Are URL's IP addresses which DNS serves up?

internet uses all the protocols
the web refers to http
i guess that's the most important thought. no one uses email anymore

most requests on the internet are for existing documents, but some requests are for program execution

browsers always inititate,
servers always react, although sometimes servers require responses and recall that facebook chat has the client wait and when the server gets a message can push to the client

Tips and Tricks

So I've learned that in control statements:
if nodeA and nodeB are equal to 4
then this statement:
if nodeA and nodeB == 4
doesn't work you to write it like this:
if nodeA == 4 and nodeB ==4:
...

working on homework on a saturday makes me feel really good. its quiet too

"He needs to stop always seeing things for what they are, and learn to occasionally look at things for what they could be."
--some successful guy


sets are pretty useful in making comparisons:


Union: combines two sets and takes out all the duplicates
(think of build a super car from two different cars you're looking at feature wise)
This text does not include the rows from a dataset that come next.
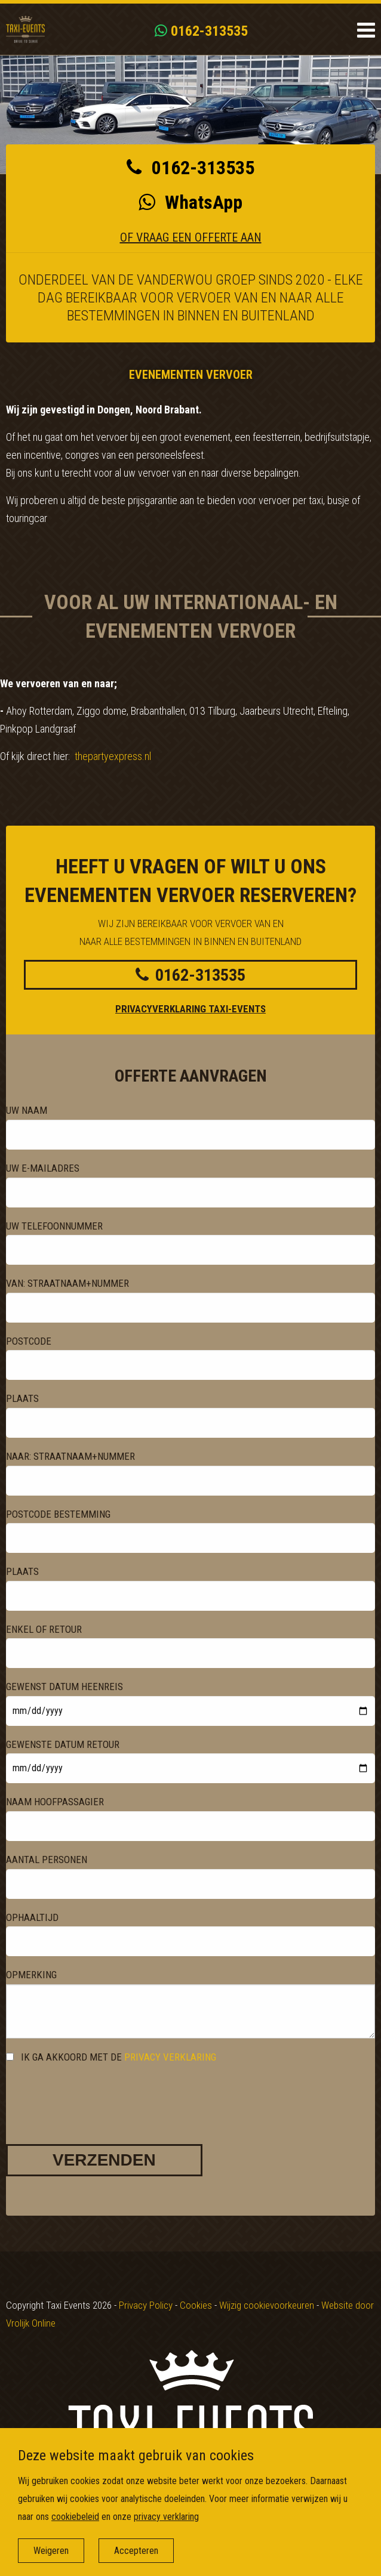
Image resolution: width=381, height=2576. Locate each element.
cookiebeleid (75, 2516)
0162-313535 (201, 31)
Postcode (28, 1341)
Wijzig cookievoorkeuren (266, 2305)
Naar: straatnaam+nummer (70, 1456)
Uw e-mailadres (42, 1168)
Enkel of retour (44, 1629)
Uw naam (26, 1110)
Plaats (22, 1398)
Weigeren (51, 2550)
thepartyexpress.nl (113, 756)
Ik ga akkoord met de (111, 2057)
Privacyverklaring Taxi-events (190, 1009)
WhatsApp (190, 202)
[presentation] (97, 2093)
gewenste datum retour (62, 1744)
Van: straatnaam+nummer (67, 1283)
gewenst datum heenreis (64, 1686)
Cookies (196, 2305)
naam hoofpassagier (55, 1802)
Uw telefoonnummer (54, 1226)
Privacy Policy (146, 2305)
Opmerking (31, 1975)
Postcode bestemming (58, 1514)
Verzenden (104, 2160)
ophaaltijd (32, 1917)
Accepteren (136, 2550)
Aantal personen (46, 1859)
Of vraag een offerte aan (191, 237)
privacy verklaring (170, 2057)
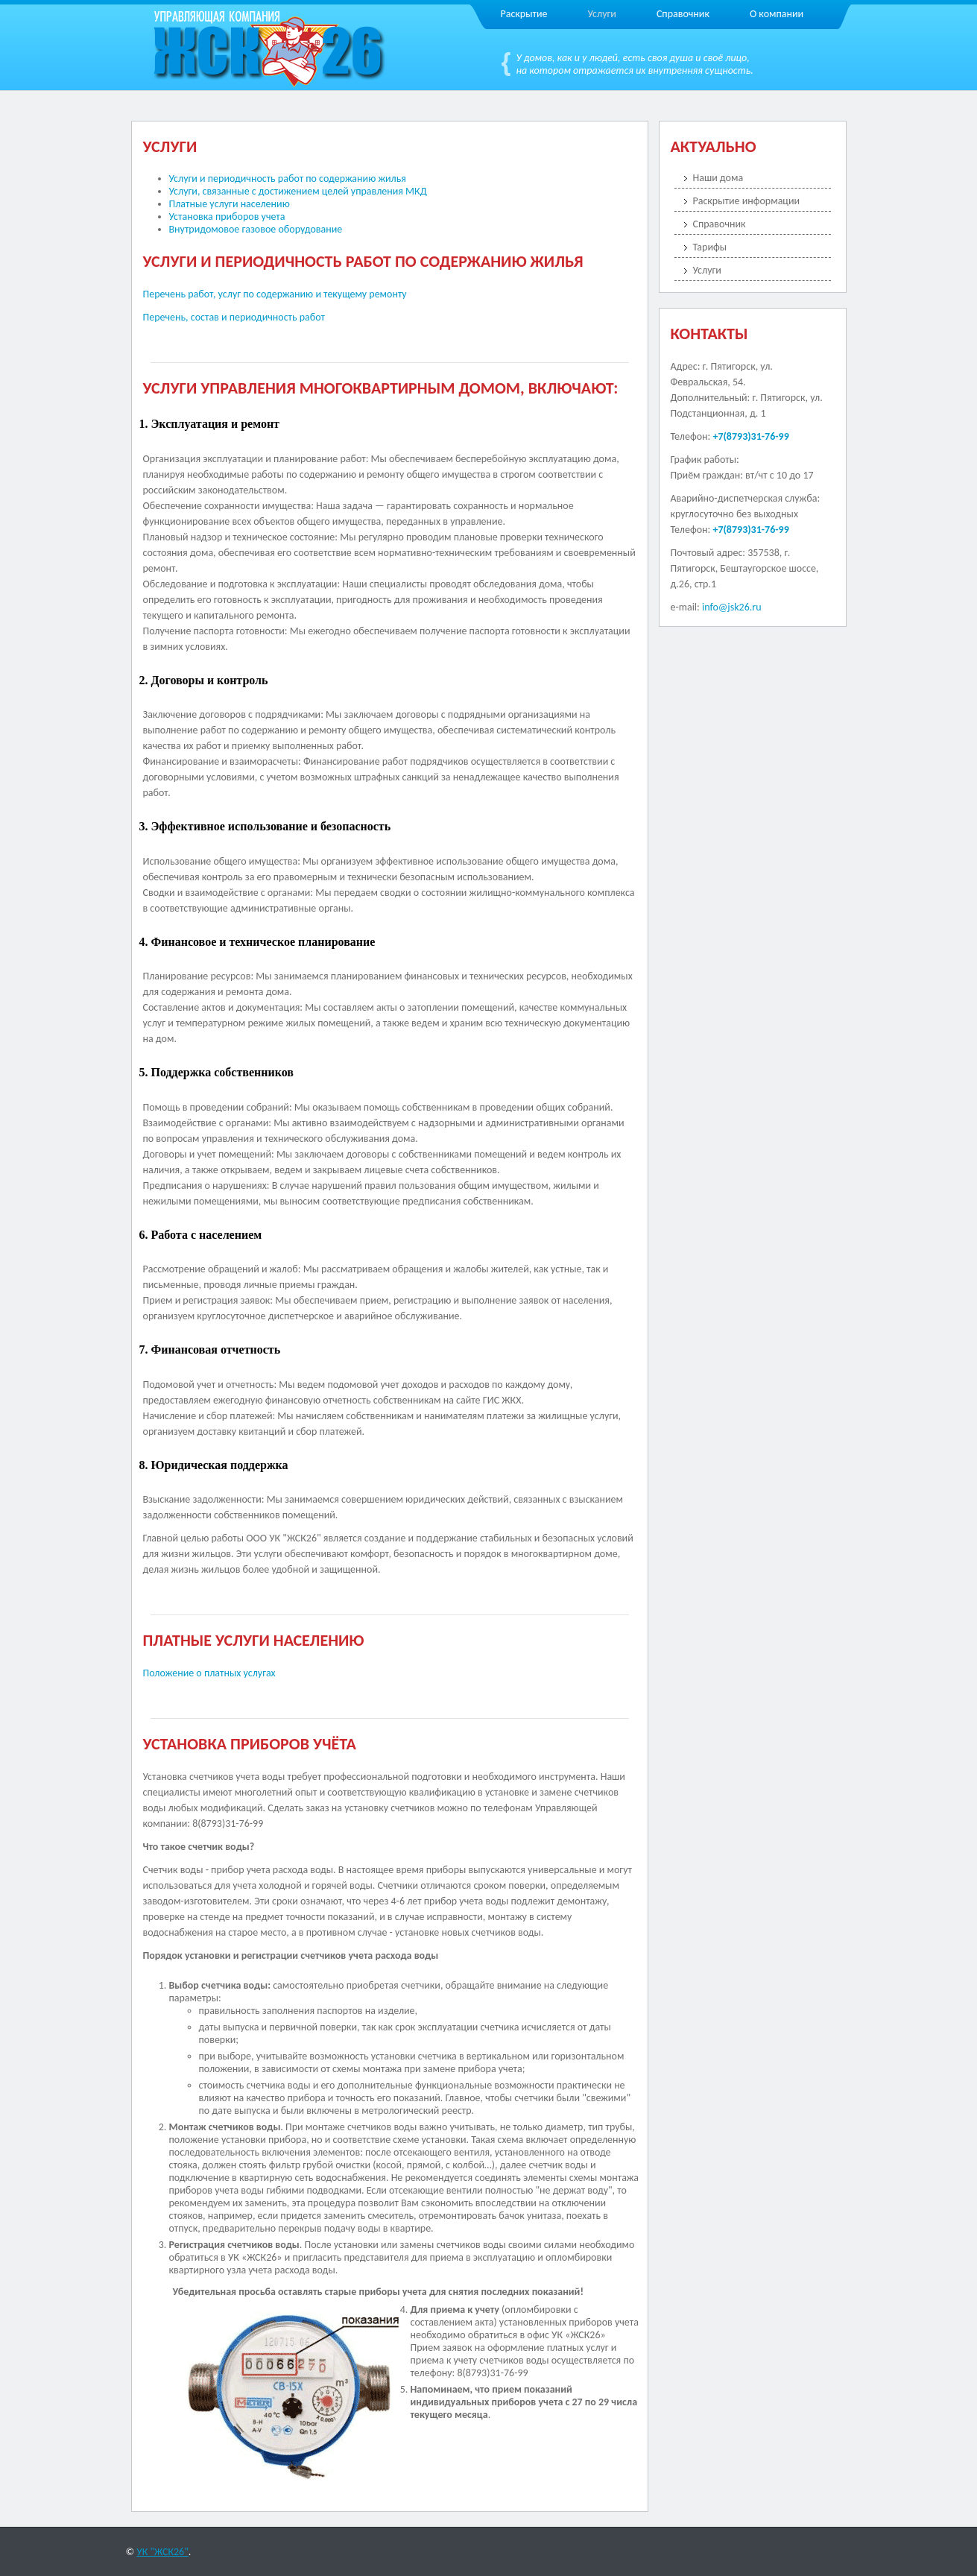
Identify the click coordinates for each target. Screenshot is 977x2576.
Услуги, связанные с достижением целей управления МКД (298, 191)
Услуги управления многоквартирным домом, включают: (381, 388)
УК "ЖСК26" (162, 2551)
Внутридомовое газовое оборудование (256, 229)
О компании (776, 13)
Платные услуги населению (229, 204)
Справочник (683, 13)
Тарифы (710, 247)
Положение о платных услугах (209, 1673)
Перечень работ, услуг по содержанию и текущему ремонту (275, 294)
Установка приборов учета (227, 216)
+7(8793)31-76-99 (750, 436)
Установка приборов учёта (249, 1744)
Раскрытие (524, 13)
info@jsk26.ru (732, 607)
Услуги (602, 13)
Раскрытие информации (746, 201)
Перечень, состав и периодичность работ (234, 317)
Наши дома (718, 177)
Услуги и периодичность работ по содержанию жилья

Intersection: what are the common things between two sets and leaves out the differences
(think okay this honda and this toyota both have a cd player, they both have etc)

Symettric difference: what are the differences and only the difference between two car models

difference of two sets: how does one car excel in it's features over another car i.e. what does it have that the other car doesnt (not thinking about what the other car has and this car doesnt, kinda like playing to your strengths. I'm a differece of two sets kinda thinker...got to play to your strengths


less than or equal to in python is >= NOT =>


sometimes i feel that python is like an automatic machine gun in the way the language is so advanced.
i haven't learned C but maybe that would be like a manual transmission car the way it's older and yet gives you more control over the language. (i.e. in C you don't have garbage collection)


sometimes i feel like to catch tough errors you just have to write certain sections of code from scratch again


assignment finished

Computer Science

It's been a while since my last post.
Just to update you on my life, I've recently got super interested in Computer Science, the reasons why I'll save for another blog later.

I'm creating this blog to share with the world what I've been learning, and a good way for me to remember the material (they say you remember 95% of what you teach).

A big focus for me will be on learning web development: Javascript, HTML, XML, XHTML, serverside code, client side code, apache, MySQL.
To be honest I don't have a fucking idea what any of these technologies are or how they work together but I want to learn. And I want to learn them because I'd like to make a social network or an ordering reservation system.

Let me say one thing, the failure of other people motivates me. Where others could not push forth is the motivation I need to not only make it past that point but to beat and shatter so much forth in that direction.